The Intimates #5 by Joe Casey, Giuseppe Camuncoli, and Sandra Hope
#2.99, Wildstorm

It's issue #5, or "Edition Tres Speciale" (with all the accents in the right places) as the cover says. And you know what? It is a very special episode of The Intimates, as Casey pulls in the reins on the madness and focuses on teen suicide. It's actually the most interesting issue yet, since the newest Seminary student, Dead Kid Fred, is so typically teenaged, and that makes his whole arc (told here in 22 succinct pages -- wow!) especially tragic. He doesn't kill himself -- fret not, it's not that dark a book -- but his thoughts and feelings, as expressed on an on-line journal (which takes you here (sneaky bastards!), are so typical of real teenaged feelings about suicide and their relationship to the world that you wonder why he doesn't (he chickens out, by the way). Punchy is also given some depth, as he is the only one who takes Dead Kid Fred's ramblings seriously. There's also a funny sex education lecture. All this, and we still get the crawl at the bottom, but with some more serious stuff than usual. All in all, this is a very good issue, and one that I've been hoping for with this title, since Casey obviously wants to tap into a "teenaged rebellion" kind of thing, and up until now, some others have expressed reservations about this series because all the kids were snots. Well, as I've said before, of course they are -- they're teenagers! Teenagers, however, can be remarkably empathetic (I'm speaking from experience) and will usually (not always) band together when one of their own is threatened. Nice stuff.
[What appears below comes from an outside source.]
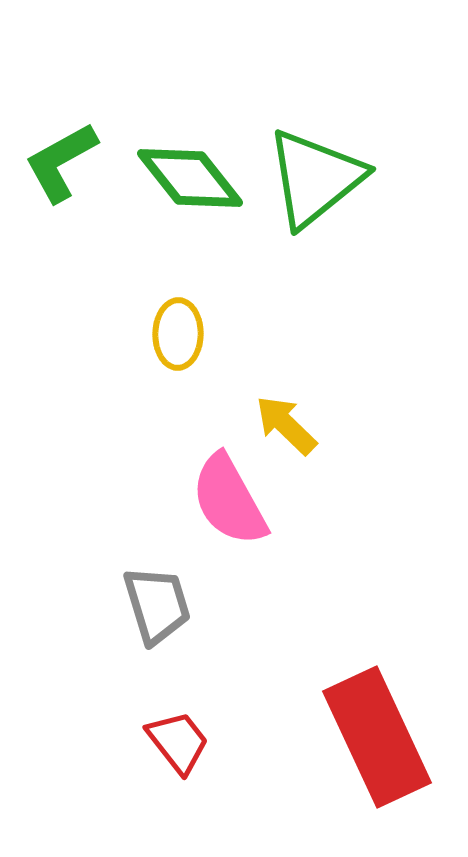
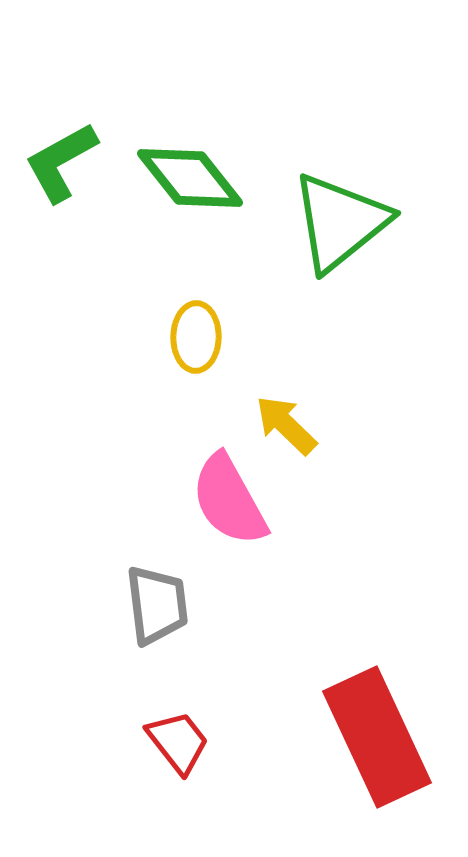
green triangle: moved 25 px right, 44 px down
yellow ellipse: moved 18 px right, 3 px down
gray trapezoid: rotated 10 degrees clockwise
Rising Stars #24 by J. Michael Straczynski and Brent Anderson
$3.99, Image/Top Cow

Well, it's over. JMS's tale of 113 superpowered individuals who reshaped the world started, well, a looooong time ago (but, not necessarily in a galaxy far, far away). July of 1999, to be precise. It's unfortunate, because this series had such potential to take its place among the icons of the comics world, but in the end ... well, it's still a good series, and it's still worth having, but it lost so much momentum that many people won't care. Poet receives all the powers of the all the dead Specials, and uses those powers to change the world even more than he's already done. In the end, this story is another in a long line about superheroes failing to create a utopia because of man's free will, but it is more hopeful than many of them. JMS has done stronger comics work (this is better, I would argue, than Amazing Spider-Man, but Midnight Nation is his best stuff), but nothing as ambitious as this. It's a shame it dropped so far off the radar.

The Twilight Experiment #2 by Jimmy Palmiotti, Justin Gray, and Juan Santacruz
$2.99, Wildstorm

Another good issue in this mini-series, and I'm anticipating learning more about the characters, which is always a good thing. There's some weird alien stuff, and we find out more about Rene and what her deal is (she's more interesting than Michael, but he has potential, too), and the ending is suitably dramatic. The art is very pretty and conveys a nice sense of superheroics while keeping the quieter scenes grounded. It's another title that questions what superheroes really are and why humanity seems to need them, which, if it's done well, I don't get tired of. There's a statue of Serenity in the Rockies with names carved into the base, and I was a little confused -- these people are obviously dead, but why are they associated with Serenity? I'm a little puzzled -- and Tim Roth and Paul Giamatti should make sure they call their agents, because according to this book, they're missing. Anyway, it's a nice book, and it's interesting, and there's a neat little mystery. Good stuff.

Holy crap, nothing from Marvel! Not even Ultimate Iron Man by renowned anti-gay writer Orson Scott Card! Whatever will I do?